O encontro ocorre no âmbito de uma ação de obrigação de fazer movida pelo Governo do Distrito Federal (GDF). Na peça jurídica, o Executivo local pleiteia que a União, por meio do Tesouro Nacional, conceda aval para uma operação de crédito estruturada de até R$ 5,8 bilhões para salvar o BRB. O montante faz parte de uma rodada de negociações que o banco vem travando junto ao Fundo Garantidor de Crédito (FGC) e a outras instituições financeiras do mercado.
Prazo de Fux e a Busca por Acordo
A celeridade do processo foi imposta pelo relator do caso na Suprema Corte, o ministro Luiz Fux. O magistrado estipulou um prazo de apenas 24 horas para que a AGU apresentasse sua manifestação oficial sobre o pedido do DF. A expectativa de interlocutores políticos é de que a audiência desta terça-feira resulte na costura de um acordo de conciliação, encaminhando uma solução definitiva para retirar o banco da vulnerabilidade.

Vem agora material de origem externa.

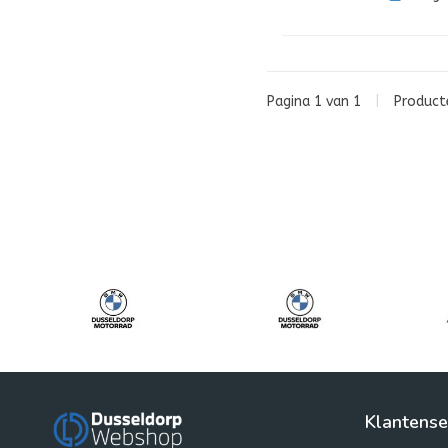
Pagina 1 van 1
|
Produc
Klantense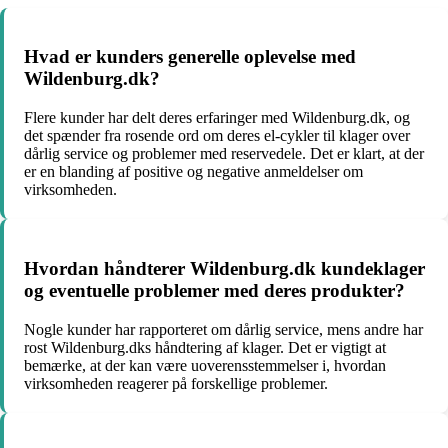
Hvad er kunders generelle oplevelse med
Wildenburg.dk?
Flere kunder har delt deres erfaringer med Wildenburg.dk, og
det spænder fra rosende ord om deres el-cykler til klager over
dårlig service og problemer med reservedele. Det er klart, at der
er en blanding af positive og negative anmeldelser om
virksomheden.
Hvordan håndterer Wildenburg.dk kundeklager
og eventuelle problemer med deres produkter?
Nogle kunder har rapporteret om dårlig service, mens andre har
rost Wildenburg.dks håndtering af klager. Det er vigtigt at
bemærke, at der kan være uoverensstemmelser i, hvordan
virksomheden reagerer på forskellige problemer.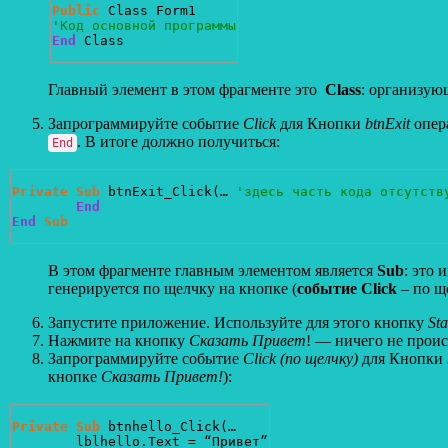
Public
'Код основной программы
End
 Class
Главный элемент в этом фрагменте это
Class
: организую
Запрограммируйте событие
Click
для Кнопки
btnExit
опер
. В итоге должно получиться:
End
Private
Sub
 btnExit_Click(… 
'здесь часть кода отсутств
End
End
Sub
В этом фрагменте главным элементом является
Sub
: это
генерируется по щелчку на кнопке (
событие Click
– по щ
Запустите приложение. Используйте для этого кнопку
St
Нажмите на кнопку
Сказать Привет
! — ничего не прои
Запрограммируйте событие
Click
(по щелчку)
для Кнопки
кнопке
Сказать Привет!
):
Private
Sub
 btnhello_Click(…
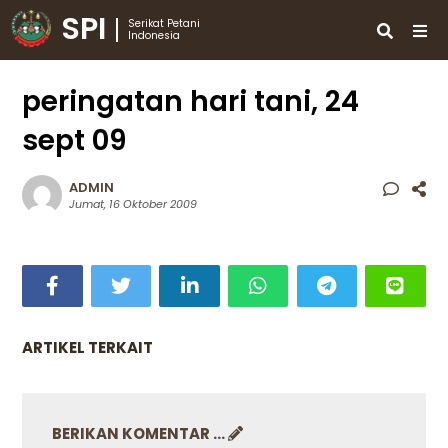
SPI
Serikat Petani
Indonesia
peringatan hari tani, 24
sept 09
ADMIN
Jumat, 16 Oktober 2009
ARTIKEL TERKAIT
BERIKAN KOMENTAR ...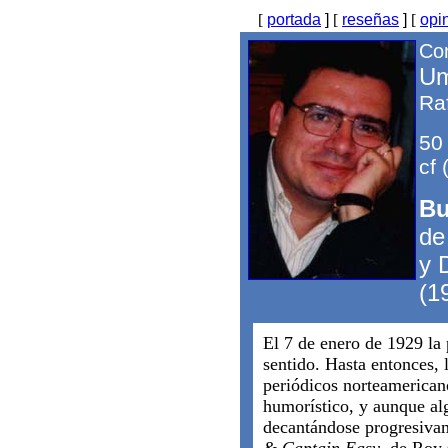
[
portada
]
[
reseñas
]
[
opi
Com
Um
Ra
50
cf 
Bu
de
y 
(1
El 7 de enero de 1929 la 
sentido. Hasta entonces, l
periódicos norteamerican
humorístico, y aunque al
decantándose progresivam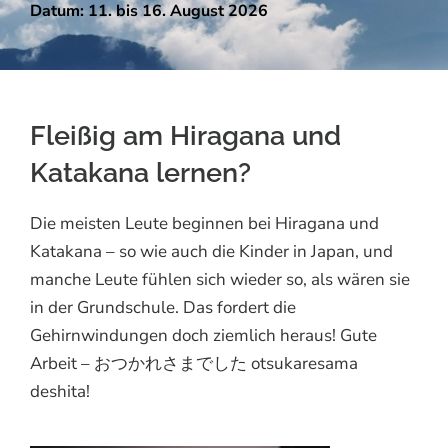
Datum: 11. bis 16. August 2026
Fleißig am Hiragana und
Katakana lernen?
Die meisten Leute beginnen bei Hiragana und
Katakana – so wie auch die Kinder in Japan, und
manche Leute fühlen sich wieder so, als wären sie
in der Grundschule. Das fordert die
Gehirnwindungen doch ziemlich heraus! Gute
Arbeit – おつかれさまでした otsukaresama
deshita!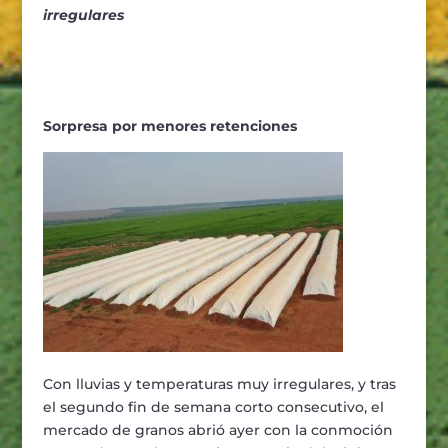
irregulares
Sorpresa por menores retenciones
Con lluvias y temperaturas muy irregulares, y tras
el segundo fin de semana corto consecutivo, el
mercado de granos abrió ayer con la conmoción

Para mitigar a resistência do governo federal, o GDF sustenta os seguintes pontos técnicos:
- Capacidade de Liquidação: O GDF assegura que o BRB possui plenas condições de amortizar e quitar integralmente o empréstimo em um prazo de dois anos.
- Isenção de Aporte: O pedido limita-se exclusivamente ao aval político-financeiro da União na transação, sem a necessidade de qualquer injeção ou aporte direto de recursos públicos federais nos cofres do banco.
Expectativa do GDF e Delação de Daniel Vorcaro
A governadora Celina Leão declarou estar otimista quanto ao desfecho da audiência no STF e defendeu o histórico fiscal da capital federal:
“Esta é uma saída sólida e temos condição de reverter o quadro. Nossa Capag [Capacidade de Pagamento] está C por falta de investimentos, mas não por endividamento”, justificou a chefe do Executivo.
Além da linha de crédito emergencial com o mercado, a estratégia de recuperação de liquidez do BRB conta com outro componente de peso. Segundo Celina Leão, o governo local aguarda também a devolução de recursos financeiros ao banco por meio dos desdobramentos e termos fixados no acordo de delação premiada do empresário Daniel Vorcaro, ligado aos escândalos que abalaram a saúde financeira da instituição.